I realize that Noah may be understandably angry, but even factoring that in there seems to be a weird disconnect here, as if, when he tells me that a publisher changed one of his titles, he expects me to conclude that there's something wrong with the publisher. It's not immediately clear to me that the publisher was wrong, either about this particular title or about the policy of avoiding taking shots in a title, but even if the publisher were clearly wrong, it would still strike me as part of the normal friction of putting out a magazine.

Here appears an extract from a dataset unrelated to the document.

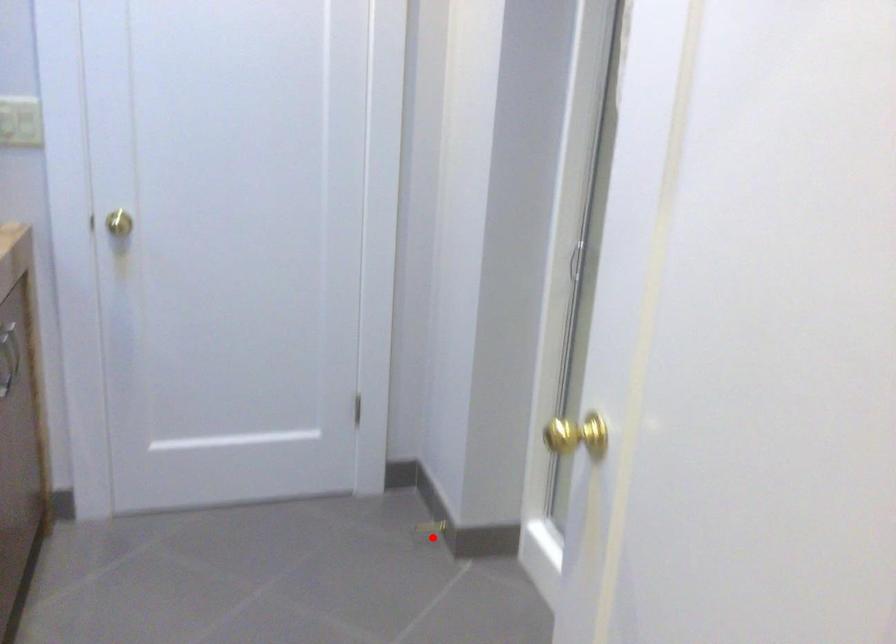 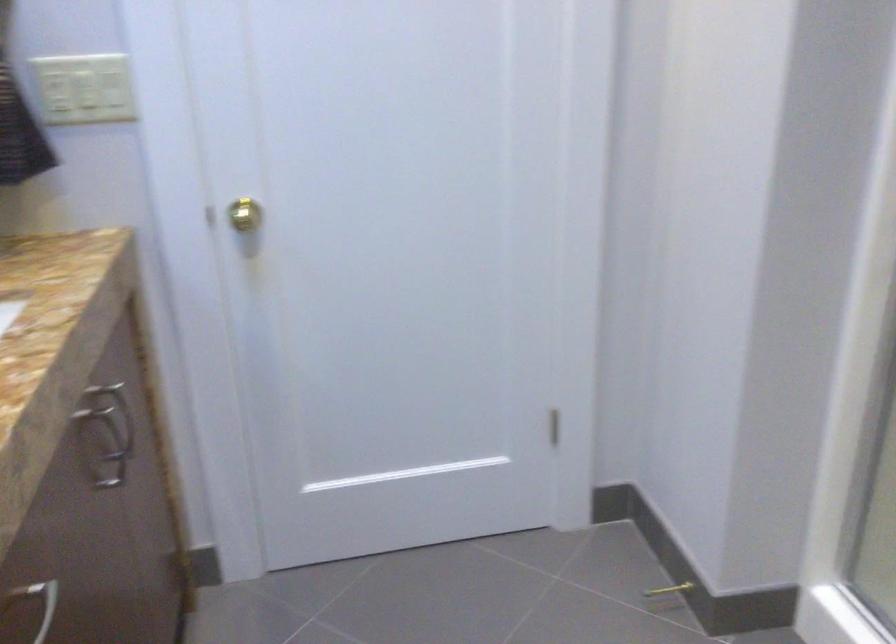 Locate, in the second image, the point that corresponds to the highlighted location in the first image.

(666, 596)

I also get the feeling that Mackenzie Weinger, the author of the Politico piece, had the same reaction as Noah, especially given the snark about the New Republic cafes. (two quick points: first, speakers at events like this are expected to toss out big, interesting, out-of-the-box ideas like co-branding seemingly unrelated businesses; second, weird co-branding ideas are common. By the standards of the field and in the context of the speech, this suggestion wasn't particularly outrageous.)
What makes this more interesting than just than just another case of an ex-employee griping about a former boss is the way it supplies what Noah might call an additional data point for some ongoing concerns about the state of journalism, the idea that the profession has a problem with arrogance and tribalism.
To the tribalism point, this is the second time in recent memory when Politico's Media column has uncritically taken the side of Washington journalistic insiders (such as Noah) against outsider (such as Hughes). It was the Media column where Dylan Byers went after Nate Silver because, to be blunt, he was making the the DC journalism insiders look bad and, more to the point, expendable.
And having journalism critics who uncritically take the side of other journalists is not a good thing.